──────── AVAILABLE DATA

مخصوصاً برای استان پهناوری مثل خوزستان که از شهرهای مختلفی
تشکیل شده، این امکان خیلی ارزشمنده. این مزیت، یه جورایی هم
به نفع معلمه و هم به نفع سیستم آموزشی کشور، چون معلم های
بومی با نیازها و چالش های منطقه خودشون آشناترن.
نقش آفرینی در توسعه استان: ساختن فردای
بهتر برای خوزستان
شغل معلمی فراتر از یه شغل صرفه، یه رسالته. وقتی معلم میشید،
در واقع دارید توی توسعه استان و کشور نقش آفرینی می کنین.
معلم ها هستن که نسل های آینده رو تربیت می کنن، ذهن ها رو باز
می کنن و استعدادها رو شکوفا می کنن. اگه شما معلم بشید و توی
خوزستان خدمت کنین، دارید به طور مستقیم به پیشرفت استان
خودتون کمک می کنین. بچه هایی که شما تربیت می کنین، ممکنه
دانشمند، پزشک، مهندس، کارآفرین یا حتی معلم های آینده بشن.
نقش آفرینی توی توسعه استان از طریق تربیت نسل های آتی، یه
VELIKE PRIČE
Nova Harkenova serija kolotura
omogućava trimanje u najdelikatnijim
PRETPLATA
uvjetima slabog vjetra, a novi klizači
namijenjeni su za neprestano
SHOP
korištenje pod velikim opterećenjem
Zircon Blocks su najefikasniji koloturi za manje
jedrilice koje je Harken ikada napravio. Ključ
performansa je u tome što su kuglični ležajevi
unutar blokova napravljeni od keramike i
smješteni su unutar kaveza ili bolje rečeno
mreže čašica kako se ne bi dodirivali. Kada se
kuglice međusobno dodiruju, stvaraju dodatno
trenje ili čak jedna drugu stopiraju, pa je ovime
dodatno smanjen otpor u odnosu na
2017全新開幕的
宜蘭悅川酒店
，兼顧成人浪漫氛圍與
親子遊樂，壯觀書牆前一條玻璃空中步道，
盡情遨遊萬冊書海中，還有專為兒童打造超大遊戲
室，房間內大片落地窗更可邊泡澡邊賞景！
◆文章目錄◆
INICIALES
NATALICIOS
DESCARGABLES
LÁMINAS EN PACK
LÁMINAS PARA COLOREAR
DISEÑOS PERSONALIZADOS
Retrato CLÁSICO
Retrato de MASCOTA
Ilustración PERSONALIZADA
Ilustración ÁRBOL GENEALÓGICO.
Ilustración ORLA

────────────────

# ACTION ITEM
Show every line of the data in which the word "LÁMINAS" appears.

# COMPLETED EXERCISE
LÁMINAS EN PACK
LÁMINAS PARA COLOREAR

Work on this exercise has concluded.